Estábamos a un día de terminar la ruta del Camino de Santiago que nos habíamos planteado, empezando en Sarria (Lugo).

Ruta: Sarria (Lugo) – Santiago de Compostela

Día 1. Llegada a Sarria (Lugo)

Día 2. Sarria – Portomarín

Día 3. Portomarín – Palas de Rei

Día 4. Palas de Rei – Arzúa

Día 5. 29 de agosto del 2015.

Ese día costó despertarse, odio madrugar. La noche anterior unos chicos animaban la cena, estaban tomando una botella de licor café, bailando y hablando con todos. Pues allí estaban, como una rosa y preparados para seguir, increíble. A las 8:10 salimos nosotras, compramos agua en un bar y quedé fuera con la mochila de Belén y acompañada por un perro al que le di parte de mi desayuno. Era más educado que otros muchos humanos.

Mi amigo

Los primeros kilómetros estuvieron marcados por la niebla, muy característica de Galicia y la verdad que echaba de menos esas mañanas. Llegamos a Arzúa, famosa por su queso, pero no paramos. Nos metimos en el monte y hubo un momento en el que perdí a Belén, yo caminaba más rápido. Esperé por ella un par de kilómetros adelante.

La gente que iba en bicicleta no siempre amable, pocas avisaban de su paso o lo hacían cuando casi te habían dado con una rueda. Además deben decir si van por la izquierda o la derecha, no tengo ojos en mi espalda ni soy adivina. Resulta bastante peligroso y pocos piden disculpas. Sin embargo una nos vio tocándonos una pierna mientras caminábamos y nos preguntó si necesitábamos ayuda, esa es la actitud para hacer el camino no ser un cretino.

Paramos un rato en una fuente, fue maravilloso quitar la mochila cinco minutos, pero debíamos seguir hasta Pedrouzo sin caer en la tentación de entrar en el albergue que estaba a 50 metros de ahí. Cuando llegamos no lo podíamos creer, solo faltaba un día para terminar este pequeño viaje. El albergue de Pedrouzo era el peor, no había agua caliente y estaba sucio, pero debido al cansancio nos daba exactamente igual.

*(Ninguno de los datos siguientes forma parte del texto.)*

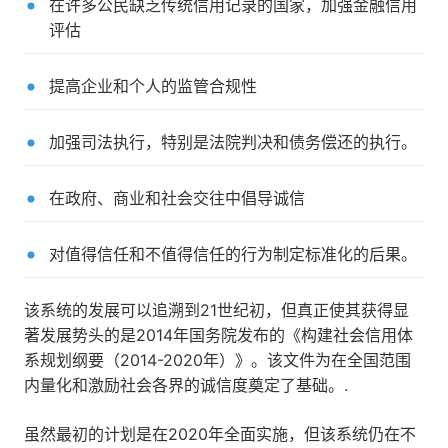
在许多公民缺乏传统信用记录的国家，加强金融信用
评估
提高企业和个人的监管合规性
加强司法执行，特别是法院判决和债务偿还的执行。
在政府、商业和社会交往中倡导诚信
对值得信任和不值得信任的行为制定标准化的后果。
该系统的发展可以追溯到21世纪初，但真正使其获得显
著发展势头的是2014年国务院发布的《构建社会信用体
系规划纲要（2014-2020年）》。该文件为在全国范围
内量化和激励社会各界的诚信度奠定了基础。.
虽然最初的计划是在2020年全面实施，但该系统仍在不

Debo admitir que fue graciosa la escena de una gallega y una risa, hablando inglés las dos, mientras decíamos groserías porque el agua de la ducha estaba fría y buscábamos valor para ponernos debajo.

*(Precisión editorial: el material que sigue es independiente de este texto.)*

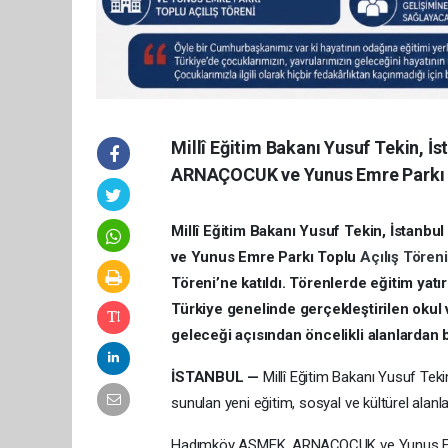
Millî Eğitim Bakanı Yusuf Tekin,
ARNAÇOCUK ve Yunus Emre Parkı T
Millî Eğitim Bakanı Yusuf Tekin, İst
ve Yunus Emre Parkı Toplu
Açılış Tören
Töreni’ne katıldı. Törenlerde eğitim yatı
Türkiye genelinde gerçekleştirilen okul v
geleceği açısından öncelikli alanlardan 
İSTANBUL —
Millî Eğitim Bakanı Yusuf Teki
sunulan yeni eğitim, sosyal ve kültürel alanları
Hadımköy ASMEK, ARNAÇOCUK ve Yunus Emre Pa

En ese albergue había mucha gente, se notaba que era municipal y solo faltaban 20 km para llegar a Santiago. Ayudamos a un inglés que necesitaba un traductor, quería saber si había taquillas con llave y charlamos un rato con él. Otra cosa llamativa que me pasó es que vi a un tipo colgando la ropa, llevaba puesta una camiseta reivindicativa a favor del pueblo Mapuche. Tenía que ser chileno, entonces le hablé y me dijo que era de Temuco pero vivía en Alemania desde hacía diez años. Me gustó poder decir que había pasado un gran año en su país de origen, además de gustarme su polera como dicen ellos.

Mis pies solo sufrirían otro día más.